What you are asked to do:
Could you repeat the records below exactly, leaving the pictures out?

Records supplied:
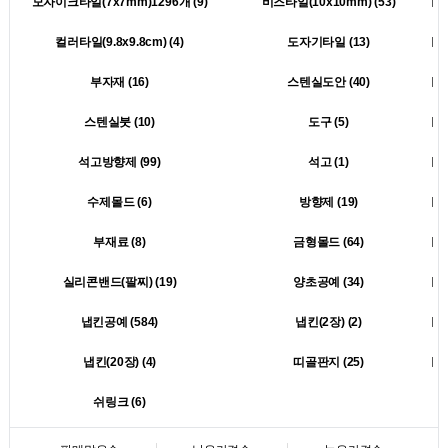
모자이크타일(7x7mm)1296개 (9)
비즈타일(10x10mm) (53)
컬러타일(9.8x9.8cm) (4)
도자기타일 (13)
부자재 (16)
스텐실도안 (40)
스텐실붓 (10)
도구 (5)
석고방향제 (99)
석고 (1)
수제몰드 (6)
방향제 (19)
부재료 (8)
금형몰드 (64)
실리콘밴드(팔찌) (19)
양초공예 (34)
냅킨공예 (584)
냅킨(2장) (2)
냅킨(20장) (4)
띠골판지 (25)
쉬링크 (6)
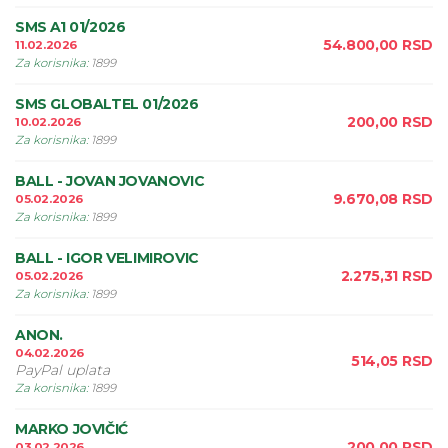
SMS A1 01/2026
54.800,00
RSD
11.02.2026
Za korisnika
:
1899
SMS GLOBALTEL 01/2026
200,00
RSD
10.02.2026
Za korisnika
:
1899
BALL - JOVAN JOVANOVIC
9.670,08
RSD
05.02.2026
Za korisnika
:
1899
BALL - IGOR VELIMIROVIC
2.275,31
RSD
05.02.2026
Za korisnika
:
1899
ANON.
04.02.2026
514,05
RSD
PayPal uplata
Za korisnika
:
1899
MARKO JOVIČIĆ
200,00
RSD
03.02.2026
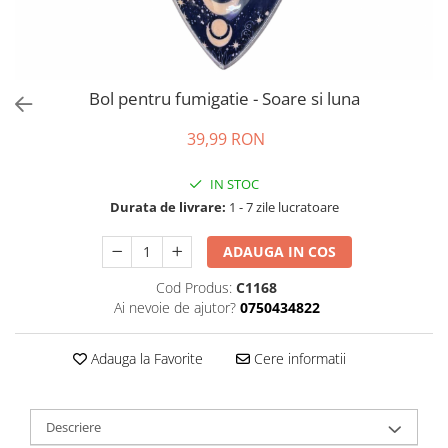
Bol pentru fumigatie - Soare si luna
39,99 RON
IN STOC
Durata de livrare:
1 - 7 zile lucratoare
ADAUGA IN COS
Cod Produs:
C1168
Ai nevoie de ajutor?
0750434822
Adauga la Favorite
Cere informatii
Descriere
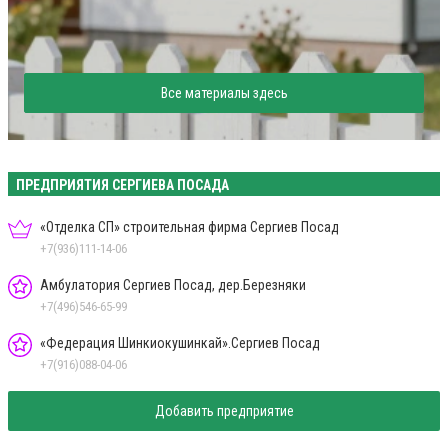
Все материалы здесь
ПРЕДПРИЯТИЯ СЕРГИЕВА ПОСАДА
«Отделка СП» строительная фирма Сергиев Посад
+7(936)111-14-06
Амбулатория Сергиев Посад, дер.Березняки
+7(496)546-65-99
«Федерация Шинкиокушинкай».Сергиев Посад
+7(916)088-04-06
Добавить предприятие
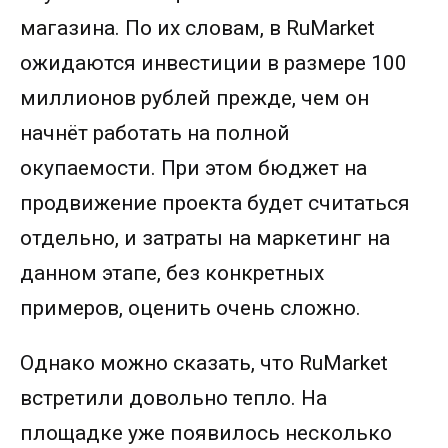
магазина. По их словам, в RuMarket
ожидаются инвестиции в размере 100
миллионов рублей прежде, чем он
начнёт работать на полной
окупаемости. При этом бюджет на
продвижение проекта будет считаться
отдельно, и затраты на маркетинг на
данном этапе, без конкретных
примеров, оценить очень сложно.
Однако можно сказать, что RuMarket
встретили довольно тепло. На
площадке уже появилось несколько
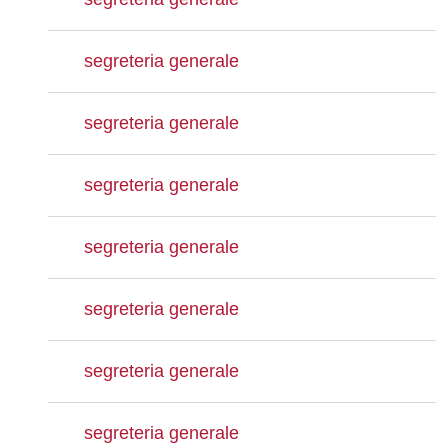
segreteria generale
segreteria generale
segreteria generale
segreteria generale
segreteria generale
segreteria generale
segreteria generale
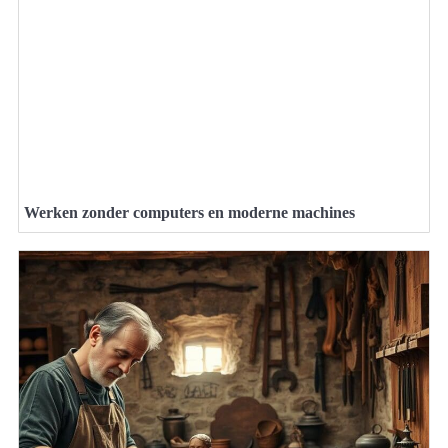
Werken zonder computers en moderne machines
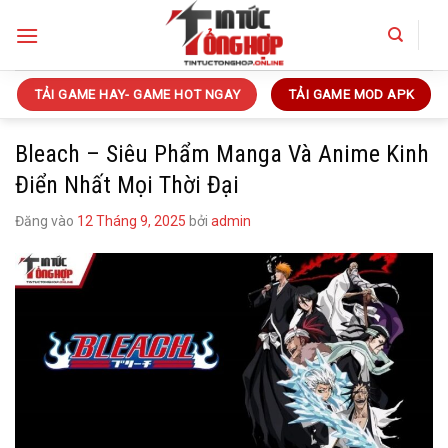
Bỏ
qua
nội
dung
TẢI GAME HAY- GAME HOT NGAY
TẢI GAME MOD APK
Bleach – Siêu Phẩm Manga Và Anime Kinh
Điển Nhất Mọi Thời Đại
Đăng vào
12 Tháng 9, 2025
bởi
admin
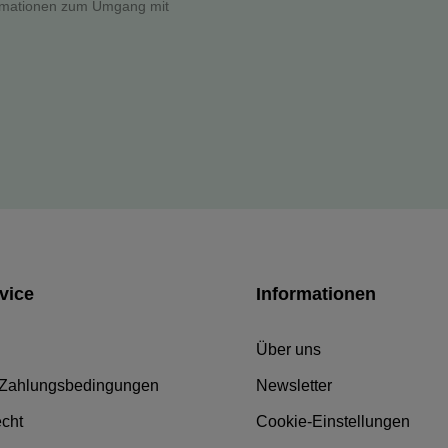
formationen zum Umgang mit
vice
Informationen
Über uns
 Zahlungsbedingungen
Newsletter
echt
Cookie-Einstellungen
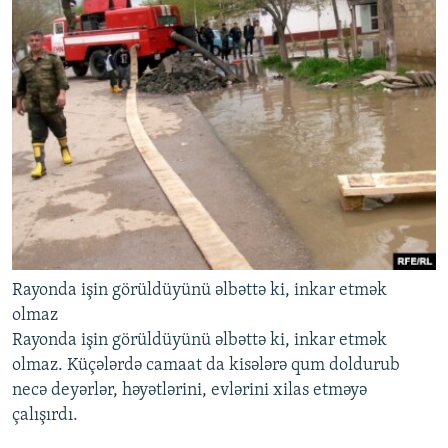
Rayonda işin görüldüyünü əlbəttə ki, inkar etmək
olmaz
Rayonda işin görüldüyünü əlbəttə ki, inkar etmək
olmaz. Küçələrdə camaat da kisələrə qum doldurub
necə deyərlər, həyətlərini, evlərini xilas etməyə
çalışırdı.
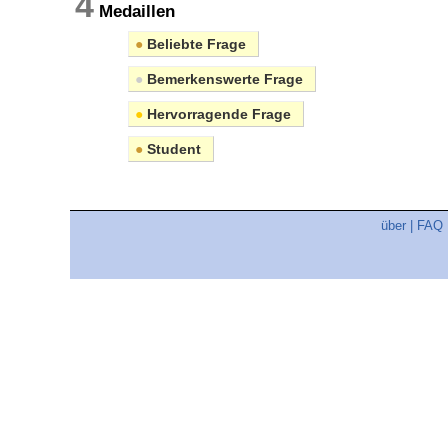
4
Medaillen
●
Beliebte Frage
●
Bemerkenswerte Frage
●
Hervorragende Frage
●
Student
über
|
FAQ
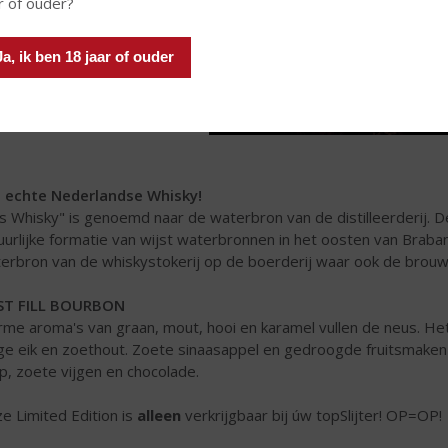
r of ouder?
Ja, ik ben 18 jaar of ouder
 echte Nederlandse Whisky!
s Whisky" is genoemd naar de waterbron van de distilleerderij. 
uurlijke formatie van wijst waterbronnen in het oosten van Brabant
erbron van de whiskystokerij op de boerderij waar ook de brou
ST FILL BOURBON
me aroma's van graan, mout, hooi en karamel vullen de neus. Het 
ge eik en zoethout. Zoete sinaasappel en gedroogde fruitsmaken
p, zoete vijgen en chocolade.
e Limited Edition is
alleen
verkrijgbaar bij úw topSlijter! OP=OP!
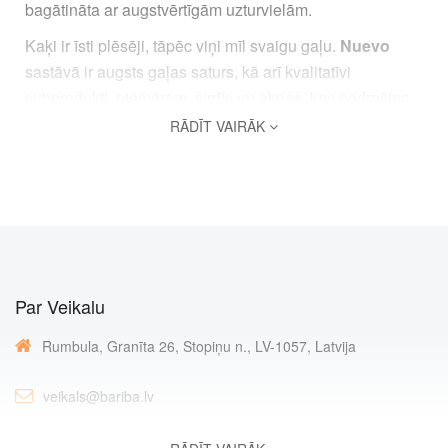
bagātināta ar augstvērtīgām uzturvielām.
Kaķi ir īsti plēsēji, tāpēc viņi mīl svaigu gaļu.
N
uevo
sastāvā ir augsts gaļas saturs, kā arī kvalitatīvi
subprodukti, piemēram, sirdis un aknas, kas nodrošina
dabīgu garšu un augstu uzturvērtību.
RĀDĪT VAIRĀK
Par Veikalu
Rumbula, Granīta 26, Stopiņu n., LV-1057, Latvija
veikals@bariba.lv
+371 67134777, +371 26119600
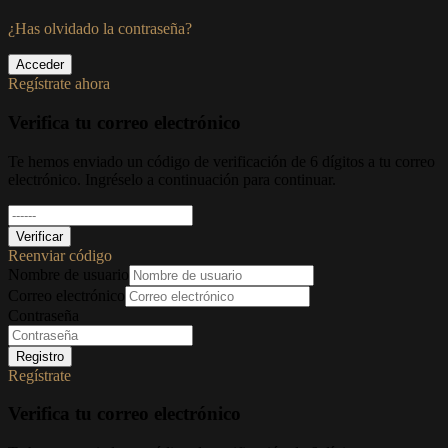
¿Has olvidado la contraseña?
Acceder
Regístrate ahora
Verifica tu correo electrónico
Te hemos enviado un código de verificación de 6 dígitos a tu correo
electrónico. Ingréselo a continuación para continuar.
Verificar
Reenviar código
Nombre de usuario
Correo electrónico
Contraseña
Registro
Regístrate
Verifica tu correo electrónico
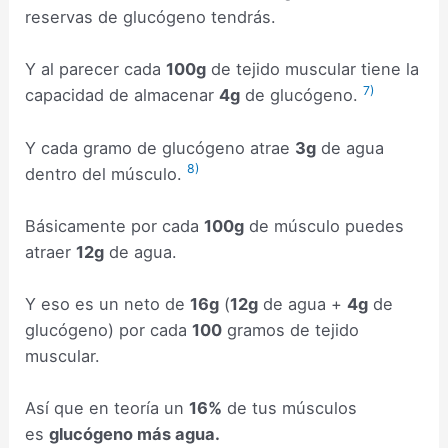
reservas de glucógeno tendrás.
Y al parecer cada
100g
de tejido muscular tiene la
7)
capacidad de almacenar
4g
de glucógeno.
Y cada gramo de glucógeno atrae
3g
de agua
8)
dentro del músculo.
Básicamente por cada
100g
de músculo puedes
atraer
12g
de agua.
Y eso es un neto de
16g
(
12g
de agua +
4g
de
glucógeno) por cada
100
gramos de tejido
muscular.
Así que en teoría un
16%
de tus músculos
es
glucógeno más agua.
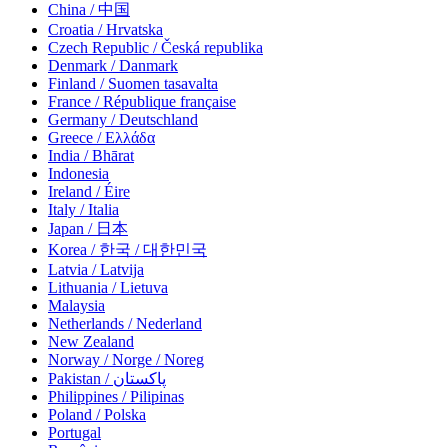
China / 中国
Croatia / Hrvatska
Czech Republic / Česká republika
Denmark / Danmark
Finland / Suomen tasavalta
France / République française
Germany / Deutschland
Greece / Ελλάδα
India / Bhārat
Indonesia
Ireland / Éire
Italy / Italia
Japan / 日本
Korea / 한국 / 대한민국
Latvia / Latvija
Lithuania / Lietuva
Malaysia
Netherlands / Nederland
New Zealand
Norway / Norge / Noreg
Pakistan / پاکستان
Philippines / Pilipinas
Poland / Polska
Portugal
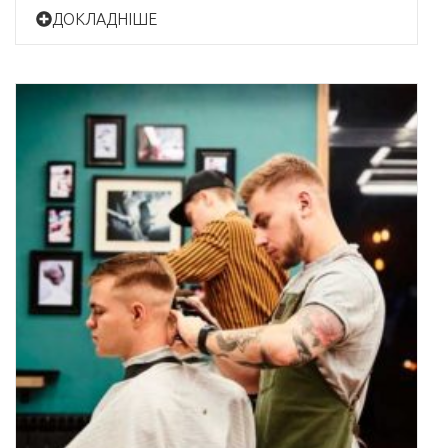
ДОКЛАДНІШЕ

Reply:
모자이크타일(7x7mm)1296개 (9)
비즈타일(10x10mm) (53)
컬러타일(9.8x9.8cm) (4)
도자기타일 (13)
부자재 (16)
스텐실도안 (40)
스텐실붓 (10)
도구 (5)
석고방향제 (99)
석고 (1)
수제몰드 (6)
방향제 (19)
부재료 (8)
금형몰드 (64)
실리콘밴드(팔찌) (19)
양초공예 (34)
냅킨공예 (584)
냅킨(2장) (2)
냅킨(20장) (4)
띠골판지 (25)
쉬링크 (6)
SMS A1 01/2026
54.800,00
RSD
11.02.2026
Za korisnika
:
1899
SMS GLOBALTEL 01/2026
200,00
RSD
10.02.2026
Za korisnika
:
1899
BALL - JOVAN JOVANOVIC
9.670,08
RSD
05.02.2026
Za korisnika
:
1899
BALL - IGOR VELIMIROVIC
2.275,31
RSD
05.02.2026
Za korisnika
:
1899
ANON.
04.02.2026
514,05
RSD
PayPal uplata
Za korisnika
:
1899
MARKO JOVIČIĆ
200,00
RSD
03.02.2026
Bol pentru fumigatie - Soare si luna
39,99 RON
IN STOC
Durata de livrare:
1 - 7 zile lucratoare
ADAUGA IN COS
Cod Produs:
C1168
Ai nevoie de ajutor?
0750434822
Adauga la Favorite
Cere informatii
Descriere
Все материалы здесь
ПРЕДПРИЯТИЯ СЕРГИЕВА ПОСАДА
«Отделка СП» строительная фирма Сергиев Посад
+7(936)111-14-06
Амбулатория Сергиев Посад, дер.Березняки
+7(496)546-65-99
«Федерация Шинкиокушинкай».Сергиев Посад
+7(916)088-04-06
Добавить предприятие
магазина. По их словам, в RuMarket
ожидаются инвестиции в размере 100
миллионов рублей прежде, чем он
начнёт работать на полной
окупаемости. При этом бюджет на
продвижение проекта будет считаться
отдельно, и затраты на маркетинг на
данном этапе, без конкретных
примеров, оценить очень сложно.
Однако можно сказать, что RuMarket
встретили довольно тепло. На
площадке уже появилось несколько
segreteria generale
segreteria generale
segreteria generale
segreteria generale
segreteria generale
segreteria generale
segreteria generale
Werken zonder computers en moderne machines
Bỏ
qua
nội
dung
TẢI GAME HAY- GAME HOT NGAY
TẢI GAME MOD APK
Bleach – Siêu Phẩm Manga Và Anime Kinh
Điển Nhất Mọi Thời Đại
Đăng vào
12 Tháng 9, 2025
bởi
admin
formationen zum Umgang mit
vice
Informationen
Über uns
 Zahlungsbedingungen
Newsletter
echt
Cookie-Einstellungen
Rayonda işin görüldüyünü əlbəttə ki, inkar etmək
olmaz
Rayonda işin görüldüyünü əlbəttə ki, inkar etmək
olmaz. Küçələrdə camaat da kisələrə qum doldurub
necə deyərlər, həyətlərini, evlərini xilas etməyə
çalışırdı.
4
Medaillen
●
Beliebte Frage
●
Bemerkenswerte Frage
●
Hervorragende Frage
●
Student
über
|
FAQ
r of ouder?
Ja, ik ben 18 jaar of ouder
 echte Nederlandse Whisky!
s Whisky" is genoemd naar de waterbron van de distilleerderij. 
uurlijke formatie van wijst waterbronnen in het oosten van Brabant
erbron van de whiskystokerij op de boerderij waar ook de brou
ST FILL BOURBON
me aroma's van graan, mout, hooi en karamel vullen de neus. Het 
ge eik en zoethout. Zoete sinaasappel en gedroogde fruitsmaken
p, zoete vijgen en chocolade.
e Limited Edition is
alleen
verkrijgbaar bij úw topSlijter! OP=OP!
bagātināta ar augstvērtīgām uzturvielām.
Kaķi ir īsti plēsēji, tāpēc viņi mīl svaigu gaļu.
N
uevo
sastāvā ir augsts gaļas saturs, kā arī kvalitatīvi
subprodukti, piemēram, sirdis un aknas, kas nodrošina
dabīgu garšu un augstu uzturvērtību.
RĀDĪT VAIRĀK
Par Veikalu
Rumbula, Granīta 26, Stopiņu n., LV-1057, Latvija
veikals@bariba.lv
+371 67134777, +371 26119600
¿Has olvidado la contraseña?
Acceder
Regístrate ahora
Verifica tu correo electrónico
Te hemos enviado un código de verificación de 6 dígitos a tu correo
electrónico. Ingréselo a continuación para continuar.
Verificar
Reenviar código
Nombre de usuario
Correo electrónico
Contraseña
Registro
Regístrate
Verifica tu correo electrónico
reservas de glucógeno tendrás.
Y al parecer cada
100g
de tejido muscular tiene la
7)
capacidad de almacenar
4g
de glucógeno.
Y cada gramo de glucógeno atrae
3g
de agua
8)
dentro del músculo.
Básicamente por cada
100g
de músculo puedes
atraer
12g
de agua.
Y eso es un neto de
16g
(
12g
de agua +
4g
de
glucógeno) por cada
100
gramos de tejido
muscular.
Así que en teoría un
16%
de tus músculos
es
glucógeno más agua.
China / 中国
Croatia / Hrvatska
Czech Republic / Česká republika
Denmark / Danmark
Finland / Suomen tasavalta
France / République française
Germany / Deutschland
Greece / Ελλάδα
India / Bhārat
Indonesia
Ireland / Éire
Italy / Italia
Japan / 日本
Korea / 한국 / 대한민국
Latvia / Latvija
Lithuania / Lietuva
Malaysia
Netherlands / Nederland
New Zealand
Norway / Norge / Noreg
Pakistan / پاکستان
Philippines / Pilipinas
Poland / Polska
Portugal
ДОКЛАДНІШЕ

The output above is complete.